Now, if you don’t already know, I like cooking and I like to think I’m quite good at it. Every quarter I will aim to give you a recipe and a cider or perry to pair with it. We probably all have our favourite cider and food pairings. One of mine (and editor James’) is Steak and Raison d’Etre. This will almost certainly get covered at some point but I’m hoping that my quarterly offerings will be a little more in depth than this, but when I’ve run out of ideas you’ll know.
I suppose you’re wondering what this one is going to be about…well, as it’s Pancake Day (Shrove Tuesday) on 1st March it seemed like a good opportunity to explore pancakes and recipes involving apples and pears.

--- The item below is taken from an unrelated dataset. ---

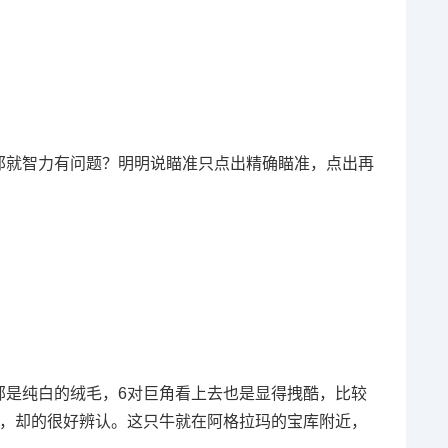
那就智力有问题？明明说瞄准只点出精确瞄准，点出再
部是纯白的绒毛，6对巨角看上去也是显得拽酷，比较
眼，却的很好辨认。这只牛就在阿格拉玛的宝库附近，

In my hurried searching for historical links to apples / pears and pancakes I found some references to how Shrove Tuesday may have been marked in the Tudor period; Pancakes with Apple Pap. Sounds a bit watery and miserable if you ask me BUT, it makes sense as lemons and sugar – being produced overseas and shipped to England – would most definitely been the preserve of the rich. Apples and pears grew outside the back door.
In honour of this old recipe, but you know, to make it nicer, this year I’ll be serving up pancakes with sauteed cinnamon pears and a dollop of orange zest infused soured cream. I’ll serve this alongside a bottle of Gregg’s Pit Thorn Perry, a wonderful bottle that’s been beautifully crafted (£21 from The Cat in the Glass). When I say it’s been beautifully crafted, what I mean is that it is really the most incredible perry that I have had the opportunity to sample. It’s a drink that is oozing with quality. On the nose you get freshly cut grass, citrus and a massive hit of elderflower and that’s pretty much what you get on the palate, just with the addition of the biscuity taste you’d find in a champagne. It’s really something and works wonderfully well with the pancakes, cutting through the sweetness of the sauteed pears and leaving you wanting more.
Here’s what you’ll need;
For the sauteed pears;
1/2 tsp cinnamon
1 tbsp dark brown sugar
4 x conference pears
Butter for sautéing
100g plain flour
2 large eggs
Vegetable oil for cooking
Orange Zest Soured Cream;
300ml Soured Cream
Zest of 1 orange
What to do…
First, mix your pancake batter ingredients (with a whisk) and stick it in the fridge. If you can do it the night before then I’d always recommend it.
Next, zest the orange and mix with the soured cream, pop it in the fridge.
Pop your oven on a low heat (60 degrees should do it) ready to pop your pancakes in to keep warm.
Chop your pears into chunks and sauté in a pan over a medium heat with the butter and sugar and cinnamon. After a few minutes the pears should be fairly soft, not mushy – you still want a bit of bite to them. Pop a lid on your pan and set to one side.
Grab your pancake batter out of the fridge and start cooking. I usually aim for fairly thin pancakes, think crepes instead of the fatter American style pancakes.
Once you’re done cooking the pancakes, grab the cream from the fridge and serve immediately with a delightfully chilled glass of Gregg’s Pit Thorn Perry.
If you can’t find a bottle of the Gregg’s Pit Thorn Perry then a bottle of Ross on Wye Thorn Perry would serve you equally well.